Much ado is being made about the addition of Total Knee Arthroplasty (TKA) to the Program for Evaluating Payment Patterns Electronic Report or, as we all know it, the PEPPER. I would add my voice to the “ado,” not because I think this indicates coming scrutiny, but instead, my concern is that this may create unnecessary work for hospitals.
So, let us briefly look at TKAs and how the PEPPER analysis provides limited assistance to hospital’s compliance departments.
Understanding the TKA Calculation in the PEPPER
First, the facts. PEPPER metrics are calculated to determine if a hospital is an “outlier” by comparing its billing patterns to other hospitals in a national, Medicare Administrative Contractor (MAC) jurisdiction, and state comparison group or cohort. The term “outlier” in PEPPER is when a hospital’s metric or “target area percent” is in the top 20% when comparing it with its respective cohort.
The PEPPER evaluates how hospitals are statusing TKAs by looking at inpatient total knees divided by all total knees:
Numerator = count of discharges with at least one of the ICD 10-PCS knee replacement procedure codes
Denominator = the numerator + Outpatient claims with CPT® code 27447
What are we to glean from this metric?
For hospitals that are at or over the 80th percentile (high outliers), the PEPPER User’s Guide states that:
“This could indicate that there are unnecessary admissions related to the use of outpatient observation or inappropriate use of admission screening criteria associated with total knee replacement procedures. A sample of medical records for these procedures should be reviewed to determine whether care could have been provided more efficiently on an outpatient basis. Documentation should support the need for an inpatient admission.” [Bold added by author]

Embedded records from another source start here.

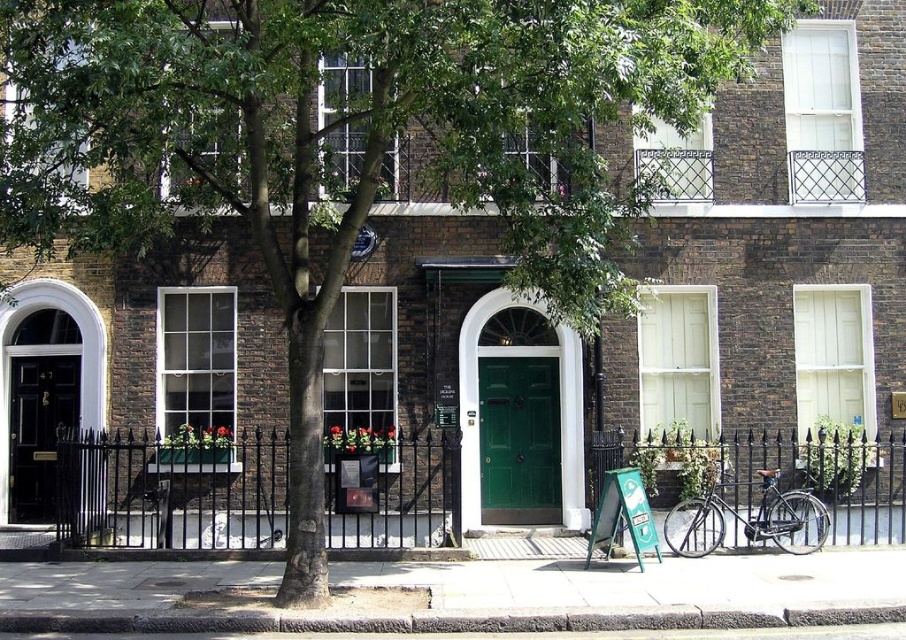 You are standing in the middle of the street looking at the row of townhouses. There is a point marked at coordinates [519,440]. Which object does this point correspond to?

The point at coordinates [519,440] corresponds to the green matte door at center.

You are a delivery person trying to deliver a package to the green matte door at center. However, there is a shiny black bicycle at lower right blocking the path. Can you estimate if the bicycle is larger than the door?

The green matte door at center is smaller than the shiny black bicycle at lower right, so the bicycle is larger and may be blocking the path.

You are a delivery person trying to decide whether to park your shiny black bicycle at lower right near the black glossy door at left. Considering their heights, which one is taller and would allow enough clearance for the bicycle?

The black glossy door at left is taller than the shiny black bicycle at lower right, so parking the bicycle near the door would provide sufficient clearance since the door is taller. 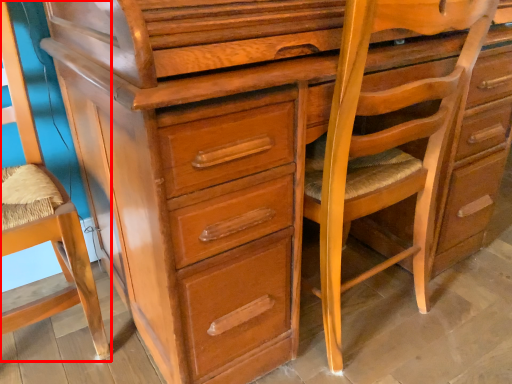 Question: Where is swivel chair (annotated by the red box) located in relation to rocking chair in the image?

Choices:
 (A) left
 (B) right

Answer: (A) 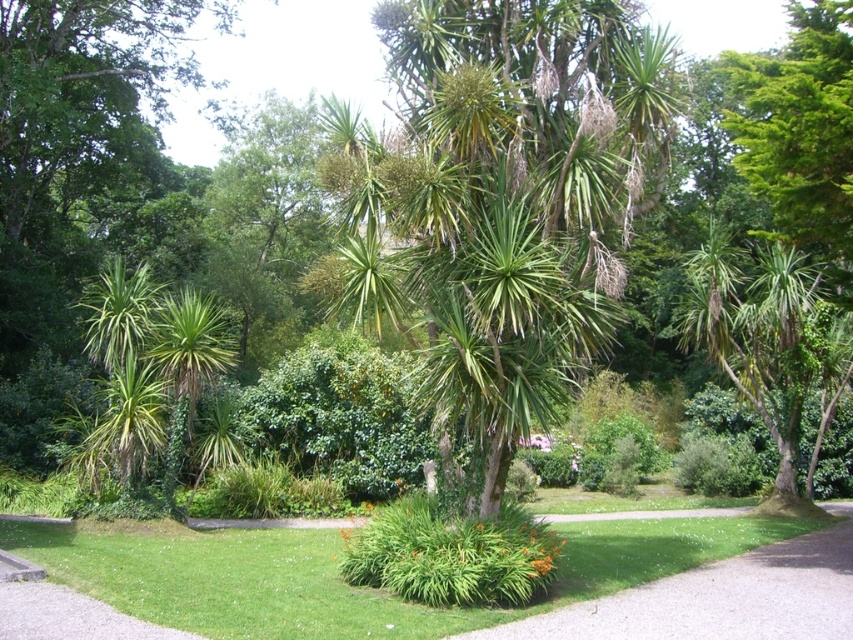 Can you confirm if green leafy grass at lower center is shorter than green grass at lower center?

No, green leafy grass at lower center is not shorter than green grass at lower center.

Does green leafy grass at lower center have a smaller size compared to green grass at lower center?

No.

You are a GUI agent. You are given a task and a screenshot of the screen. Output one action in this format:
    pyautogui.click(x=<x>, y=<y>)
    Task: Click on the green leafy grass at lower center
    Image resolution: width=853 pixels, height=640 pixels.
    Given the screenshot: What is the action you would take?
    pyautogui.click(x=720, y=598)

Looking at this image, between green leafy palm tree at center and green leafy grass at lower center, which one appears on the left side from the viewer's perspective?

green leafy palm tree at center is more to the left.

Can you confirm if green leafy palm tree at center is bigger than green leafy grass at lower center?

No.

Which is behind, point (526, 289) or point (828, 560)?

Point (828, 560)

I want to click on green leafy palm tree at center, so click(x=519, y=195).

Who is positioned more to the left, green leafy grass at lower center or green leafy bush at center?

green leafy bush at center is more to the left.

Between point (595, 636) and point (402, 467), which one is positioned behind?

The point (402, 467) is more distant.

Identify the location of green leafy grass at lower center. The height and width of the screenshot is (640, 853). (720, 598).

If your hospital is under the 20th percentile, the PEPPER User’s Guide states, “Not applicable, as this is an admission-necessity focused target area.”
Why Being Labeled An Outlier Does Not Give Hospitals Valuable Information
Let us focus on a hospital deemed as an outlier because it scored at or above the 80th percentile. This number does not give you valuable information. Why? Well, since we are using the 2-Midnight Rule to establish appropriate admission status, failure to include the length of stay in the analysis limits the conclusions that can be drawn. A tertiary care facility that handles complex patients will have more TKA’s that are longer than 2 midnights and appropriately statused as inpatient while a community hospital will likely have fewer of these cases. Should the tertiary care facility undertake time-wasting audits because the PEPPER is designed to show they may have a problem? Of course not. What if all one-day surgeries are done at a free-standing ambulatory care center, and only cases that will need more than one overnight are done in the hospital as Inpatient? In short, the PEPPER provides us with a percentage of TKAs that are inpatient, but it does not accurately tell us whether that is good or bad because it does not adjust for length of stay.

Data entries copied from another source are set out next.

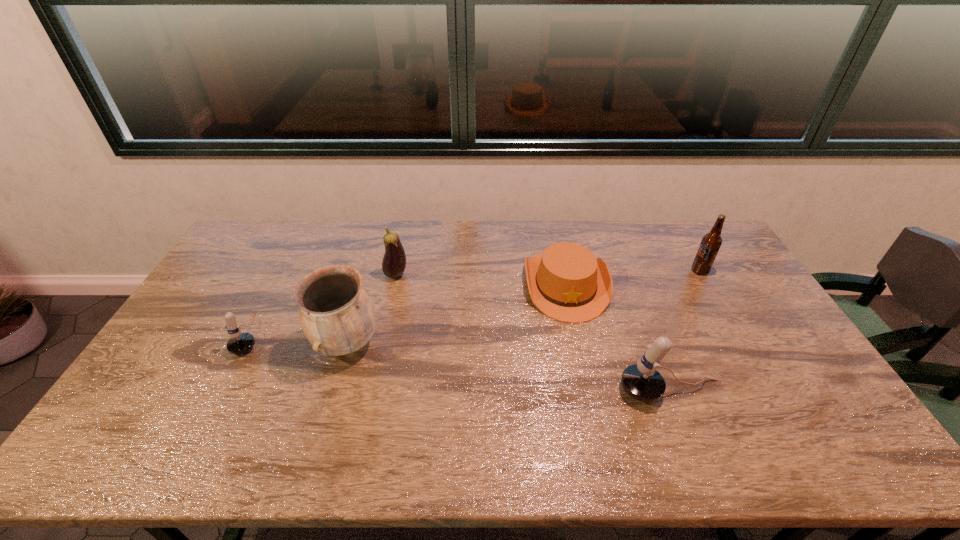 Where is `free spot located 0.270m on the label of the rightmost object`? Image resolution: width=960 pixels, height=540 pixels. free spot located 0.270m on the label of the rightmost object is located at coordinates (613, 271).

The height and width of the screenshot is (540, 960). Identify the location of free space located on the label of the rightmost object. (594, 271).

Locate an element on the screen. free spot located 0.100m on the label of the rightmost object is located at coordinates (662, 271).

The width and height of the screenshot is (960, 540). Identify the location of free location located on the front-facing side of the cowboy hat. (581, 352).

Locate an element on the screen. free region located on the front of the eggplant is located at coordinates (391, 297).

Image resolution: width=960 pixels, height=540 pixels. Find the location of `vacant region located 0.100m on the front of the urn`. vacant region located 0.100m on the front of the urn is located at coordinates (328, 406).

The width and height of the screenshot is (960, 540). I want to click on object located at the far edge, so click(566, 282).

You are a GUI agent. You are given a task and a screenshot of the screen. Output one action in this format:
    pyautogui.click(x=<x>, y=<y>)
    Task: Click on the object at the near edge
    Image resolution: width=960 pixels, height=540 pixels.
    Given the screenshot: What is the action you would take?
    pyautogui.click(x=641, y=381)

Identify the location of object located in the right edge section of the desktop. (711, 242).

In the image, there is a desktop. Identify the location of vacant space at the far edge. (576, 242). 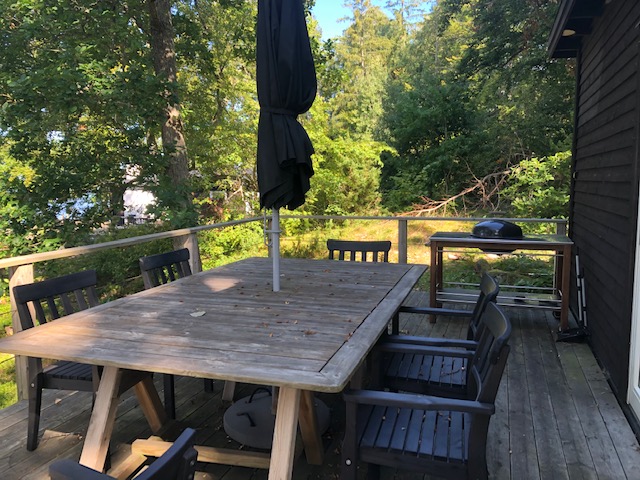 At what (x,y) coordinates should I click in order to perform the action: click on black chairs. Please return your answer as a coordinate pair (x, y). Image resolution: width=640 pixels, height=480 pixels. Looking at the image, I should click on (431, 409), (445, 348), (150, 269), (88, 294), (177, 456), (356, 244). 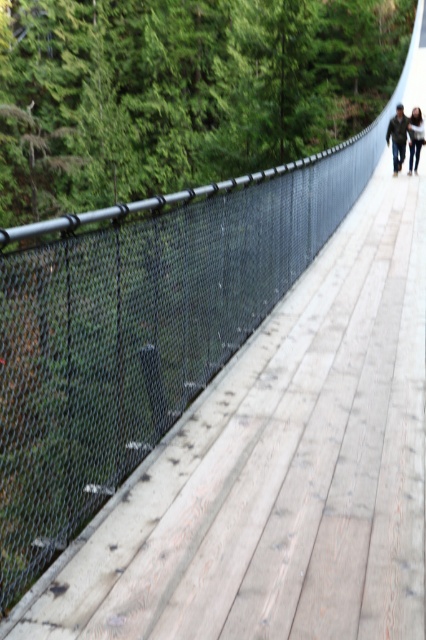 Question: Among these points, which one is farthest from the camera?

Choices:
 (A) (414, 134)
 (B) (411, 141)

Answer: (B)

Question: Can you confirm if blurred denim jacket at upper center is thinner than light brown leather jacket at upper center?

Choices:
 (A) no
 (B) yes

Answer: (A)

Question: Which object is farther from the camera taking this photo?

Choices:
 (A) blurred denim jacket at upper center
 (B) light brown leather jacket at upper center

Answer: (B)

Question: Which object is farther from the camera taking this photo?

Choices:
 (A) light brown leather jacket at upper center
 (B) blurred denim jacket at upper center

Answer: (A)

Question: Does blurred denim jacket at upper center have a larger size compared to light brown leather jacket at upper center?

Choices:
 (A) yes
 (B) no

Answer: (A)

Question: Does blurred denim jacket at upper center lie in front of light brown leather jacket at upper center?

Choices:
 (A) no
 (B) yes

Answer: (B) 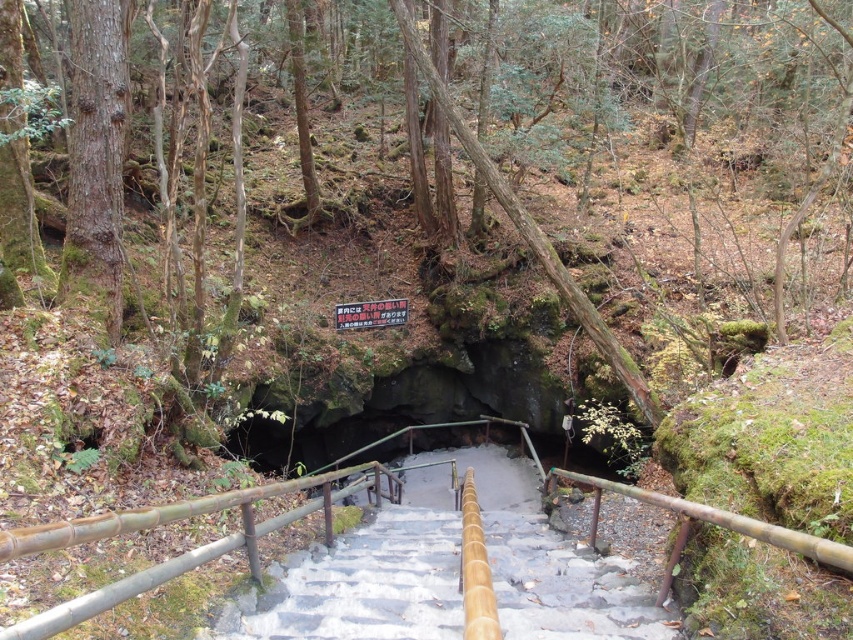 Question: In this image, where is bamboo/rustic wood railing at center located relative to black plastic sign at center?

Choices:
 (A) above
 (B) below

Answer: (B)

Question: Which point is farther to the camera?

Choices:
 (A) black plastic sign at center
 (B) bamboo/rustic wood railing at center

Answer: (A)

Question: Is green mossy rock at center above black plastic sign at center?

Choices:
 (A) no
 (B) yes

Answer: (B)

Question: Can you confirm if green mossy rock at center is positioned to the left of black plastic sign at center?

Choices:
 (A) no
 (B) yes

Answer: (B)

Question: Which point appears closest to the camera in this image?

Choices:
 (A) (375, 314)
 (B) (94, 602)

Answer: (B)

Question: Which of these objects is positioned farthest from the green mossy rock at center?

Choices:
 (A) bamboo/rustic wood railing at center
 (B) black plastic sign at center

Answer: (A) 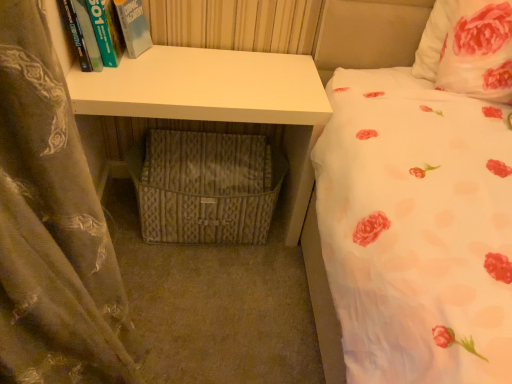 Where is `free space above white matte desk at center (from a real-world perspective)`? The width and height of the screenshot is (512, 384). free space above white matte desk at center (from a real-world perspective) is located at coordinates (213, 78). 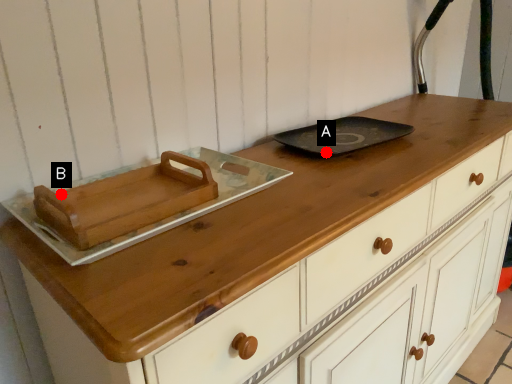 Question: Two points are circled on the image, labeled by A and B beside each circle. Which point is farther from the camera taking this photo?

Choices:
 (A) A is further
 (B) B is further

Answer: (A) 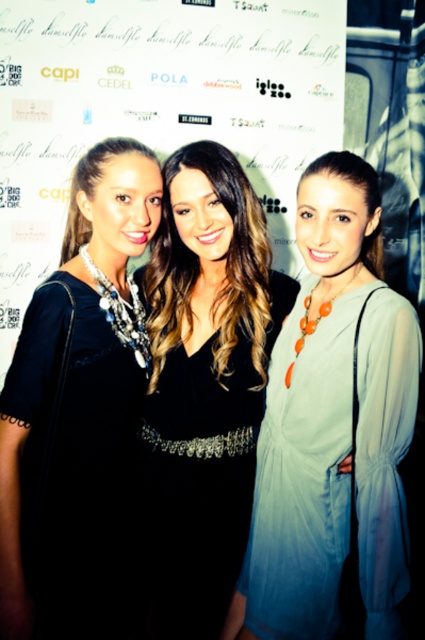 You are a photographer at the event and need to adjust the lighting so that the white paper at center and the matte black dress at left are both clearly visible. Which object should you focus on first to ensure proper exposure?

The white paper at center should be focused on first because it is lighter in color and located above the matte black dress at left, ensuring that the brighter area is properly exposed before adjusting for the darker dress.

What is the exact coordinate of the white paper at center in the image?

The white paper at center is located at point (156, 108).

You are a photographer at the event and need to adjust the lighting between the matte blue dress at center and the black satin dress at center. Given the distance between them, can you estimate if a single light source placed centrally will evenly illuminate both dresses?

The distance between the matte blue dress at center and the black satin dress at center is 7.21 inches. A single centrally placed light source could potentially provide even illumination if the light has a wide enough spread to cover both dresses without significant falloff at that distance. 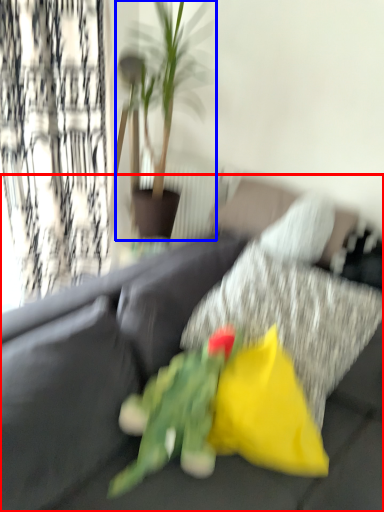 Question: Which object is closer to the camera taking this photo, studio couch (highlighted by a red box) or houseplant (highlighted by a blue box)?

Choices:
 (A) studio couch
 (B) houseplant

Answer: (A)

A New Way Of Evaluating Short Stay Compliance
A more straightforward metric would be better. Hospitals can look at two ratios:
- Ratio 1: the count of discharges with at least one of the ICD 10-PCS knee replacement procedure codes for cases that have a length of stay of less than 2 midnights relative to all less than 2 midnights TKA cases (inpatient and outpatient claims with CPT® code 27447)
- Ratio 2: the count of discharges with at least one of the ICD 10-PCS knee replacement procedure codes for cases that have a length of stay over 2 midnights relative to all over 2 midnights TKA cases (inpatient and outpatient claims with CPT® code 27447)

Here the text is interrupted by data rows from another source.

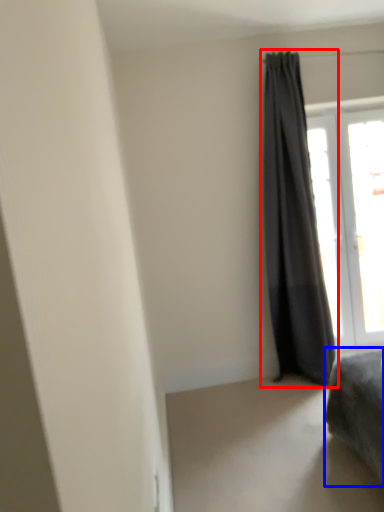 Question: Which point is further to the camera, curtain (highlighted by a red box) or furniture (highlighted by a blue box)?

Choices:
 (A) curtain
 (B) furniture

Answer: (A) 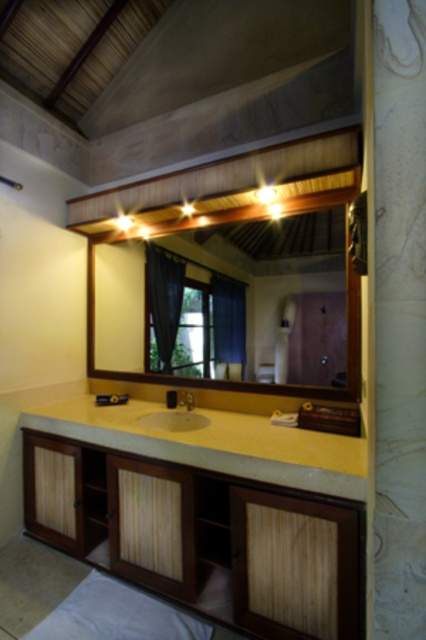 Question: From the image, what is the correct spatial relationship of wooden frame mirror at upper center in relation to dark blue fabric curtain at center?

Choices:
 (A) below
 (B) above

Answer: (B)

Question: Which point is closer to the camera?

Choices:
 (A) (356, 332)
 (B) (186, 404)
 (C) (176, 266)
 (D) (181, 416)

Answer: (A)

Question: Observing the image, what is the correct spatial positioning of wooden frame mirror at upper center in reference to dark blue fabric curtain at center?

Choices:
 (A) left
 (B) right

Answer: (A)

Question: Is wooden cabinet at lower center wider than black fabric curtain at center?

Choices:
 (A) yes
 (B) no

Answer: (A)

Question: Among these objects, which one is nearest to the camera?

Choices:
 (A) wooden frame mirror at upper center
 (B) yellow laminate sink at center

Answer: (B)

Question: Which point is closer to the camera taking this photo?

Choices:
 (A) (166, 264)
 (B) (224, 285)
 (C) (183, 419)
 (D) (227, 472)

Answer: (D)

The first ratio should be lower while the second ratio should be higher. The PEPPER should be amended to include length of stay which would make this metric meaningful to hospitals. Ironically, if you look at it this way when comparing hospitals, there should be almost no variability, as one of the purposes of the 2-Midnight Rule is to bring a consistent application of Medicare Part A and B benefits to the Medicare beneficiary.
Not surprisingly, the PEPPER also errs in ascribing an error to an issue with the underuse of outpatient observation. Observation is not generally used for elective surgeries. The recovery services of a patient who goes home as expected are already covered in the bundled APC and adding observation hours to account for these already covered services is not allowed.
In summary, the PEPPER has good intentions. But it needs to consider length of stay to provide analytic benchmarking that has utility in a post -2-Midnight Rule world. Otherwise, it risks creating crises that do not exist, provokes unnecessary audits, and causes hospitals to spend time chasing outcomes that are non-compliant. In summary…much ado about nothing.